The current implementation computes complete-block prefix hashes from token IDs and ignores trailing partial blocks during /query.

Event flow#

  1. A service is registered statically from conductor_config.json or dynamically through POST /register.

  2. EventManager creates one ZMQClient per (instance_id, tenant_id, dp_rank) service key.

  3. ZMQClient subscribes to the publisher endpoint and consumes frames in the form [topic, sequence, payload].

  4. The payload is decoded into a batch of engine events. Today, the implemented parser supports vLLM BlockStored and BlockRemoved msgpack events.

  5. KVEventHandler enriches events with registration metadata such as model, LoRA, tenant, instance, block size, and additional salt.

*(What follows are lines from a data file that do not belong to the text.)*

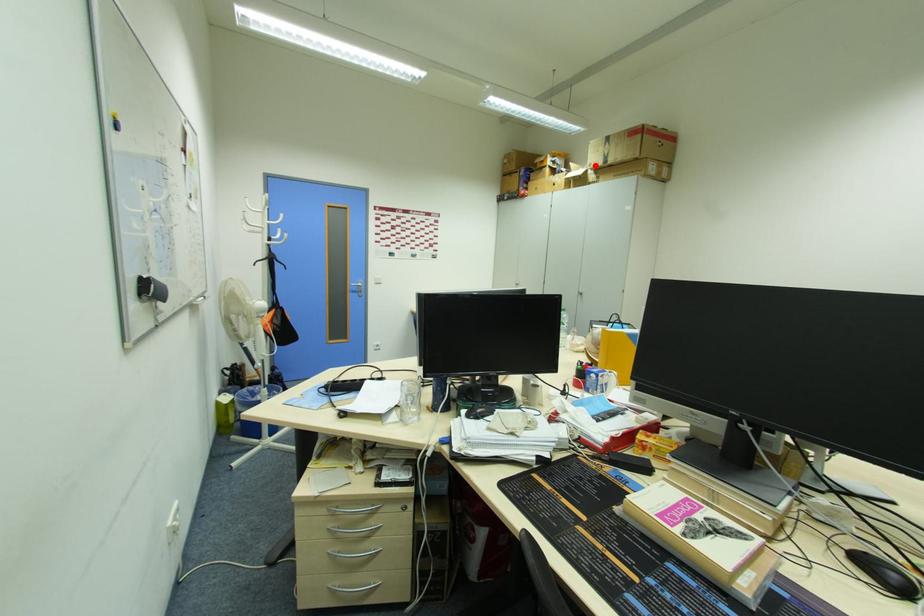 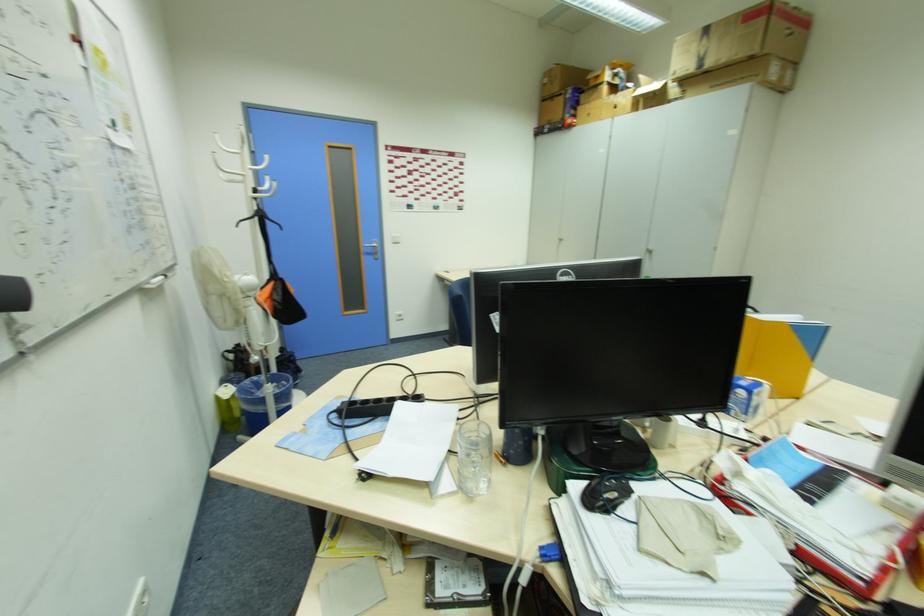 Where in the second image is the point corresponding to the highlighted location from the first image?

(685, 71) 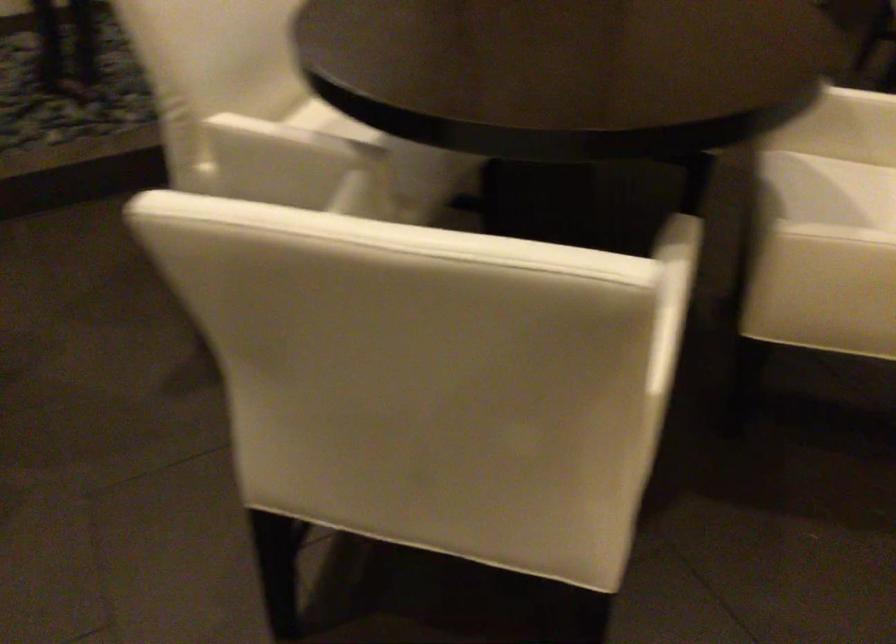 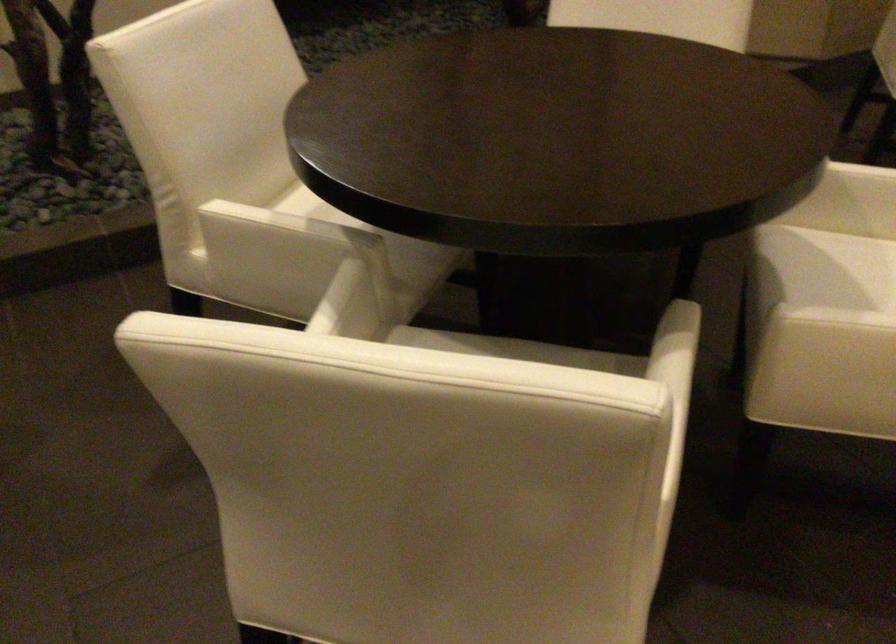 Find the pixel in the second image that matches the point at 686,261 in the first image.

(688, 353) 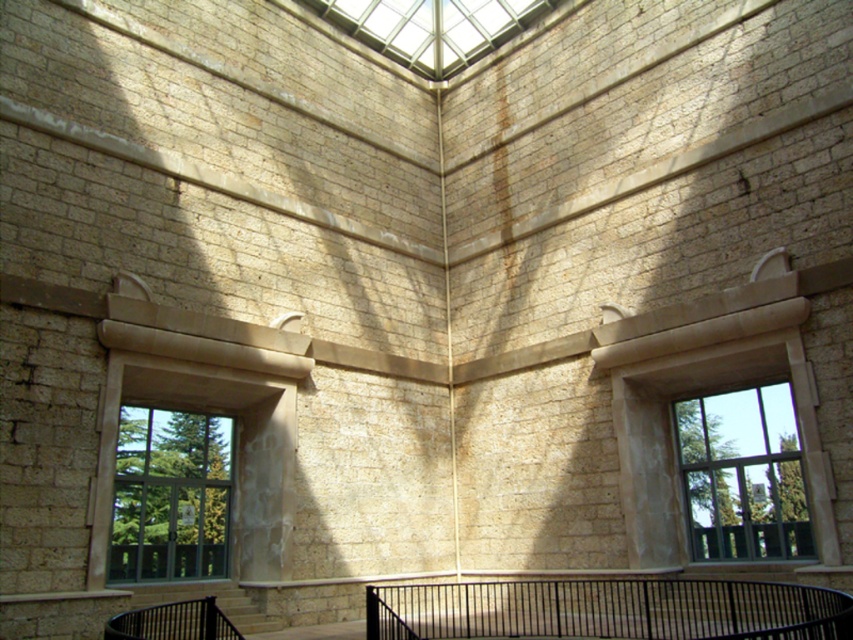 You are an architect designing a new building and want to ensure that the clear glass window at left and the transparent glass skylight at upper center are positioned such that they are at least 25 meters apart. Based on the image provided, does the current placement meet your requirement?

The distance between the clear glass window at left and the transparent glass skylight at upper center is 26.12 meters, which exceeds the required 25 meters. Therefore, the current placement meets the requirement.

You are standing inside the circular room and want to look outside through the clear glass window at left and the transparent glass skylight at upper center. Which one allows you to see the outside environment more clearly?

Both the clear glass window at left and the transparent glass skylight at upper center are made of glass, but the clear glass window at left is closer to the viewer, so it might provide a clearer view due to its proximity. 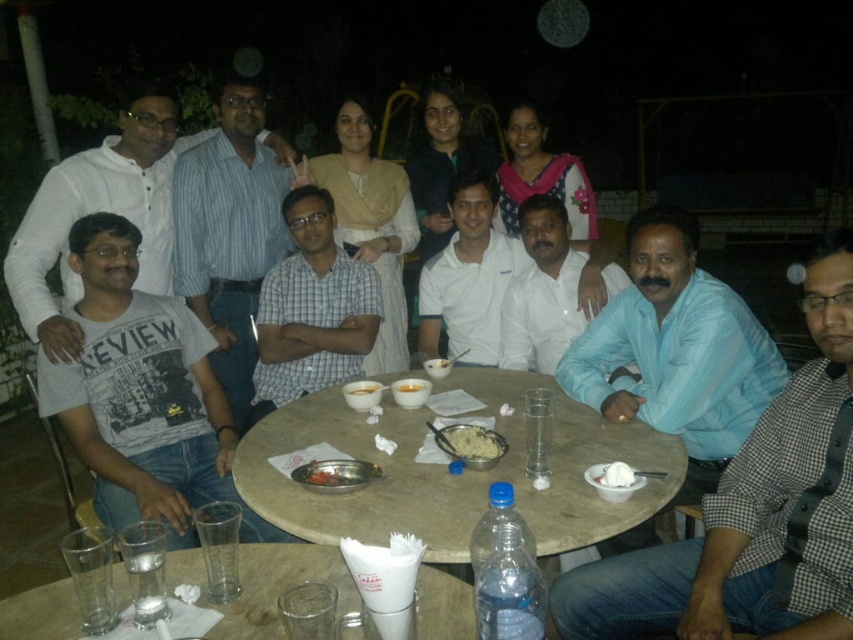 You are a waiter at this outdoor dinner. You need to place a dessert plate on the table. Which bowl should you choose to place the dessert plate on top of, the smooth white bowl at center or the smooth white rice bowl at center, considering their sizes?

The smooth white bowl at center has a larger width than the smooth white rice bowl at center, so you should place the dessert plate on the smooth white bowl at center.

You are standing at the edge of the table and want to reach both the point at coordinate (606,468) and the point at coordinate (332,474). Which point should you reach for first if you want to touch the closest one first?

You should reach for point (606,468) first because it is closer to you than point (332,474). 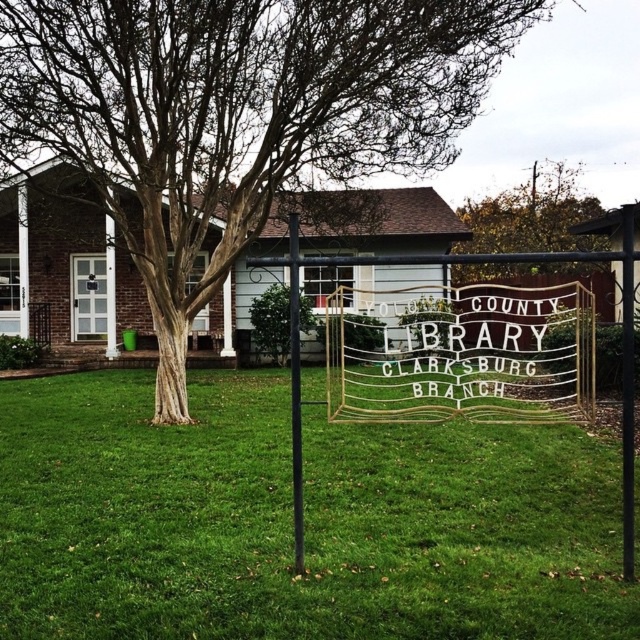 Describe the element at coordinates (236, 115) in the screenshot. This screenshot has height=640, width=640. I see `brown bark tree at center` at that location.

Between brown bark tree at center and metallic pole at center, which one has more height?

With more height is metallic pole at center.

Which is behind, point (324, 81) or point (298, 426)?

Positioned behind is point (324, 81).

At what (x,y) coordinates should I click in order to perform the action: click on brown bark tree at center. Please return your answer as a coordinate pair (x, y). The width and height of the screenshot is (640, 640). Looking at the image, I should click on (236, 115).

Who is shorter, green grass at center or brown bark tree at center?

With less height is brown bark tree at center.

Does point (326, 483) come behind point (234, 228)?

No.

Find the location of a particular element. This screenshot has height=640, width=640. green grass at center is located at coordinates (291, 520).

Image resolution: width=640 pixels, height=640 pixels. What do you see at coordinates (291, 520) in the screenshot?
I see `green grass at center` at bounding box center [291, 520].

Which is in front, point (266, 524) or point (275, 307)?

Positioned in front is point (266, 524).

The width and height of the screenshot is (640, 640). What do you see at coordinates (291, 520) in the screenshot?
I see `green grass at center` at bounding box center [291, 520].

Identify the location of green grass at center. (291, 520). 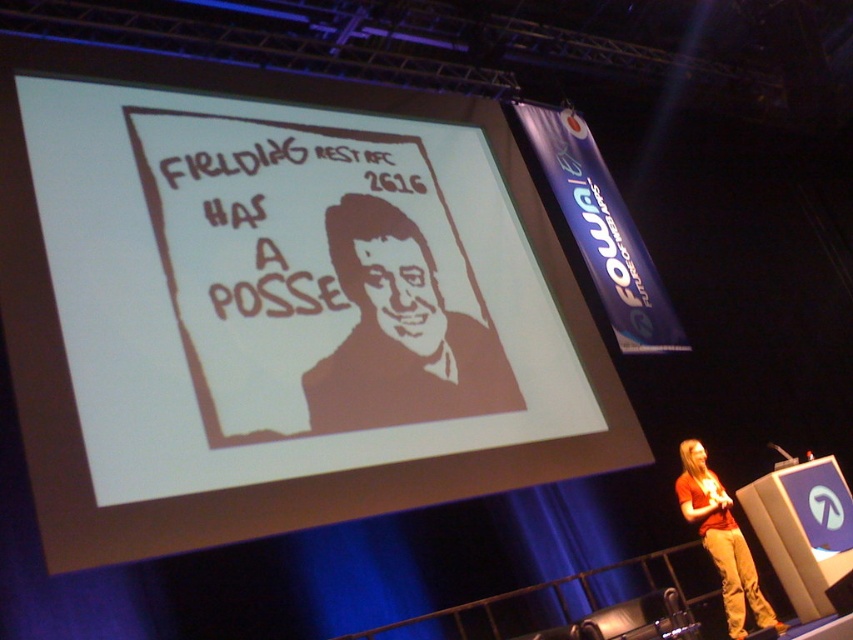 You are an attendee at the presentation. You want to take a photo of the brown paper portrait at center and the matte orange shirt at lower right. Which object should you focus on first to ensure both are in the frame?

You should focus on the brown paper portrait at center first because it is closer to you than the matte orange shirt at lower right, so adjusting the camera to include both would require ensuring the closer object is centered before including the farther one.

Based on the photo, you are standing in a presentation room and see the white paper at upper center. If you want to read the text on it without moving closer, what is the maximum distance you can maintain?

The white paper at upper center is 3.35 meters away from the viewer. Therefore, the maximum distance you can maintain to read it without moving closer is 3.35 meters.

You are an attendee at the presentation. You need to locate the white paper at upper center. Where exactly is it positioned in the image?

The white paper at upper center is positioned at coordinates point [277,305]. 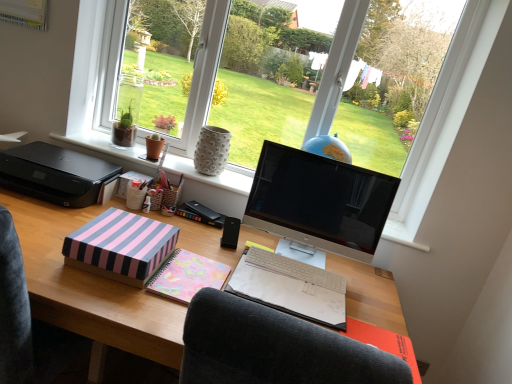 At what (x,y) coordinates should I click in order to perform the action: click on spots to the right of black plastic speaker at center. Please return your answer as a coordinate pair (x, y). Looking at the image, I should click on [268, 249]. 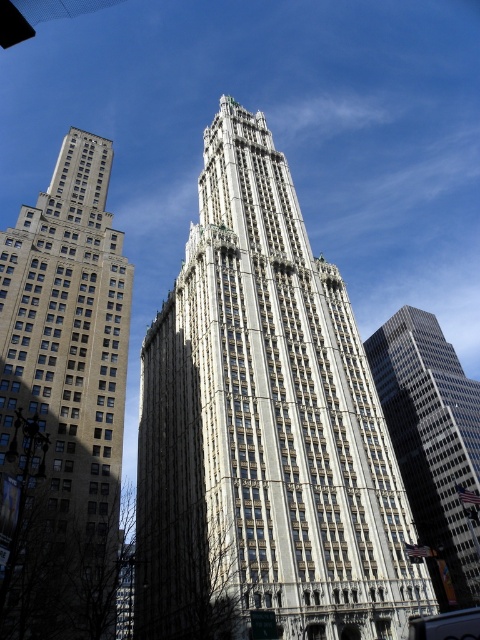 You are an architect reviewing a cityscape design. You notice the white stone skyscraper at center and the beige stone building at left. Which structure would cast a longer shadow during midday? Please base your answer on their relative sizes as depicted in the image.

The white stone skyscraper at center is larger in size than the beige stone building at left, so it would cast a longer shadow during midday.

You are an architect analyzing the urban skyline. You observe the white stone skyscraper at center and the glassy reflective skyscraper at right. Which of these two buildings has a larger physical size?

The white stone skyscraper at center is bigger than the glassy reflective skyscraper at right, so it has a larger physical size. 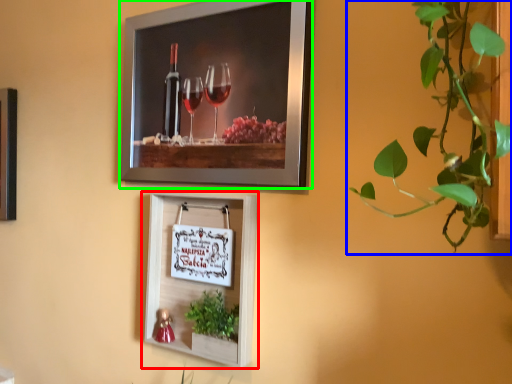 Question: Considering the real-world distances, which object is farthest from picture frame (highlighted by a red box)? houseplant (highlighted by a blue box) or picture frame (highlighted by a green box)?

Choices:
 (A) houseplant
 (B) picture frame

Answer: (A) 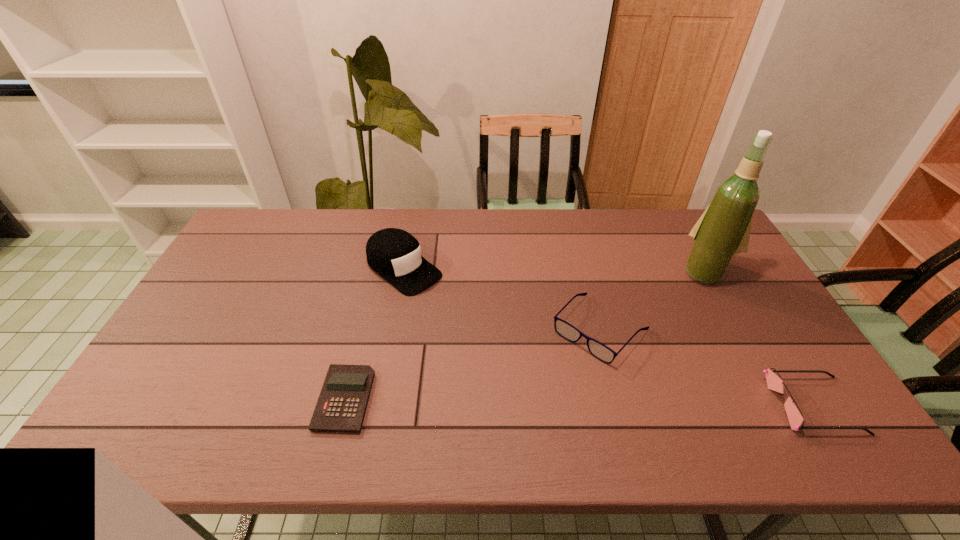 Locate an element on the screen. The image size is (960, 540). vacant space positioned on the front-facing side of the cap is located at coordinates (492, 336).

The image size is (960, 540). In order to click on free location located on the front-facing side of the cap in this screenshot , I will do `click(458, 310)`.

The height and width of the screenshot is (540, 960). Identify the location of free space located 0.170m on the front-facing side of the third object from left to right. (536, 400).

You are a GUI agent. You are given a task and a screenshot of the screen. Output one action in this format:
    pyautogui.click(x=<x>, y=<y>)
    Task: Click on the free spot located on the front-facing side of the third object from left to right
    
    Given the screenshot: What is the action you would take?
    pyautogui.click(x=556, y=377)

In order to click on free region located on the front-facing side of the third object from left to right in this screenshot , I will do `click(549, 384)`.

Where is `object positioned at the far edge`? object positioned at the far edge is located at coordinates (394, 254).

I want to click on calculator at the near edge, so click(x=341, y=407).

Where is `sunglasses that is at the near edge`? sunglasses that is at the near edge is located at coordinates (775, 383).

The width and height of the screenshot is (960, 540). In order to click on sunglasses present at the right edge in this screenshot , I will do `click(775, 383)`.

In order to click on wine bottle situated at the right edge in this screenshot , I will do `click(723, 230)`. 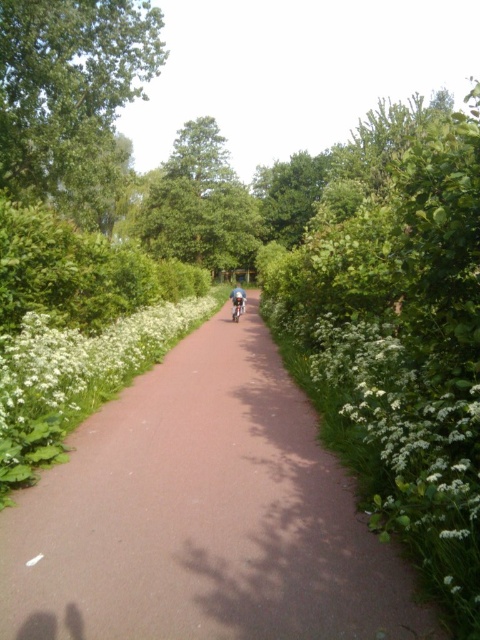 Which is more to the right, pink asphalt trail at center or shiny blue bicycle at center?

pink asphalt trail at center is more to the right.

Does pink asphalt trail at center appear over shiny blue bicycle at center?

Actually, pink asphalt trail at center is below shiny blue bicycle at center.

Locate an element on the screen. pink asphalt trail at center is located at coordinates (203, 515).

Image resolution: width=480 pixels, height=640 pixels. What are the coordinates of `pink asphalt trail at center` in the screenshot? It's located at (203, 515).

Is the position of pink asphalt trail at center less distant than that of green leafy tree at center?

Yes.

Who is more forward, [147,612] or [223,145]?

Point [147,612]

Locate an element on the screen. This screenshot has height=640, width=480. pink asphalt trail at center is located at coordinates (203, 515).

Does point (85, 116) come behind point (239, 300)?

No, it is not.

Does green leafy tree at upper left have a lesser height compared to shiny blue bicycle at center?

No, green leafy tree at upper left is not shorter than shiny blue bicycle at center.

Does point (87, 40) lie in front of point (237, 289)?

Yes, it is.

At what (x,y) coordinates should I click in order to perform the action: click on green leafy tree at upper left. Please return your answer as a coordinate pair (x, y). The width and height of the screenshot is (480, 640). Looking at the image, I should click on (71, 97). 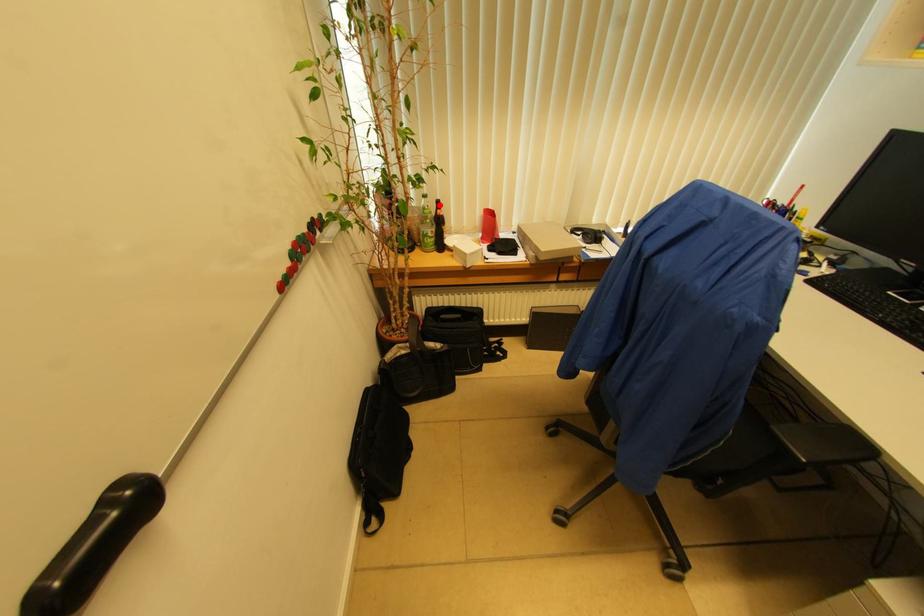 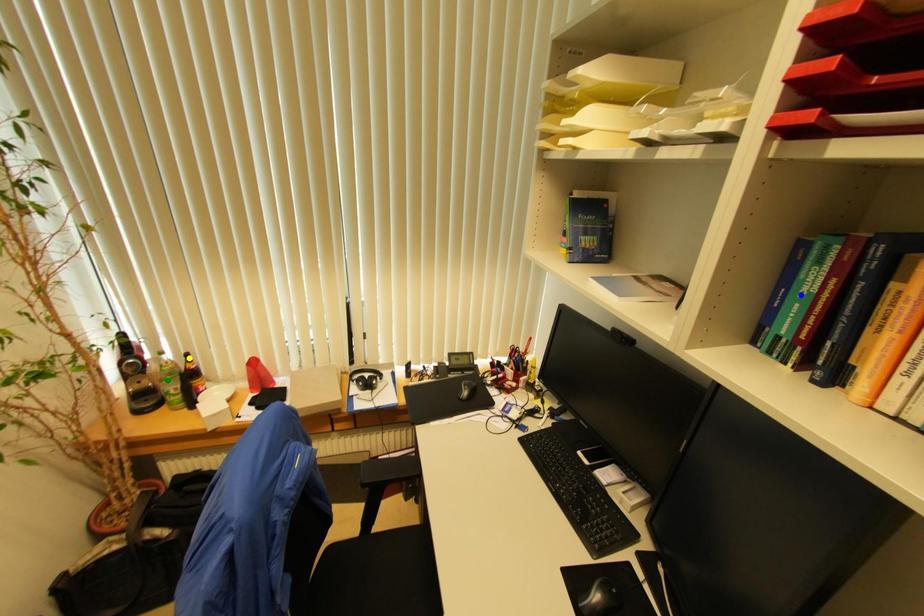 Question: I am providing you with two images of the same scene from different viewpoints. A red point is marked on the first image. You are given multiple points on the second image. Can you choose the point in image 2 that corresponds to the point in image 1?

  6. PrefixCacheTable updates the prefix map for stored or removed blocks.

  7. If a reconnect detects missed sequence numbers, the replay endpoint can be used to request missed events.

Query flow#

  1. A router obtains prompt token IDs, usually from an engine tokenizer endpoint.

  2. The router calls POST /query with model, token_ids, block_size, and optional tenant_id, instance_id, lora_name, and cache_salt.

  3. Conductor computes complete-block prefix hashes for the request.

  4. The prefix table is scanned in order. The first miss terminates the scan so prefix continuity is preserved.

  5. Conductor returns per-instance longest_matched, medium hit counts, and DP-rank hit counts.

  6. The router selects the best target instance and forwards the request.

Dynamic registration#

Conductor supports runtime registration so routers or control planes can add and remove KV event publishers without restarting the process.

{
  "endpoint": "tcp://127.0.0.1:5557",
  "replay_endpoint": "tcp://127.0.0.1:5558",
  "type": "vLLM",
  "modelname": "qwen2.5",
  "lora_name": "",
  "tenant_id": "default",
  "instance_id": "vllm-prefill-node1",
  "block_size": 128,
  "dp_rank": 0,
  "additionalsalt": ""
}

Static configuration uses the same fields under kvevent_instance:

{
  "http_server_port": 13333,
  "kvevent_instance": {
    "vllm-prefill-node1": {
      "endpoint": "tcp://127.0.0.1:5557",
      "replay_endpoint": "tcp://127.0.0.1:5558",
      "type": "vLLM",
      "modelname": "qwen2.5",
      "lora_name": "",
      "tenant_id": "default",
      "instance_id": "vllm-prefill-node1",
      "block_size": 128,
      "dp_rank": 0,
      "additionalsalt": ""
    }
  }
}

Environment variables#

Variable

Default

Description

CONDUCTOR_LOG_LEVEL

INFO

Log level: DEBUG, INFO, WARN, or ERROR.

CONDUCTOR_CONFIG_PATH

~/.mooncake/conductor_config.json

Path to the static configuration file.

CONDUCTOR_SEED

random

Legacy seed option for hash computation experiments.

Build and run#

cd mooncake-conductor/conductor-ctrl
go mod tidy
go build -o mooncake_conductor .
export CONDUCTOR_CONFIG_PATH=../example/conductor_config.json
export CONDUCTOR_LOG_LEVEL=INFO
./mooncake_conductor

Project structure#

mooncake-conductor/
+-- conductor-ctrl/
|   +-- common/        # shared types, helpers, and sync map
|   +-- kvevent/       # EventManager and KVEventHandler
|   +-- prefixindex/   # prefix cache table and hit computation
|   +-- zmq/           # ZMQ client, event decoding, event types
|   +-- main.go        # process entry point
+-- example/           # demo config and cache-aware proxy
+-- build.sh
+-- CMakeLists.txt

See Indexer API for the HTTP API and KV Events wire format.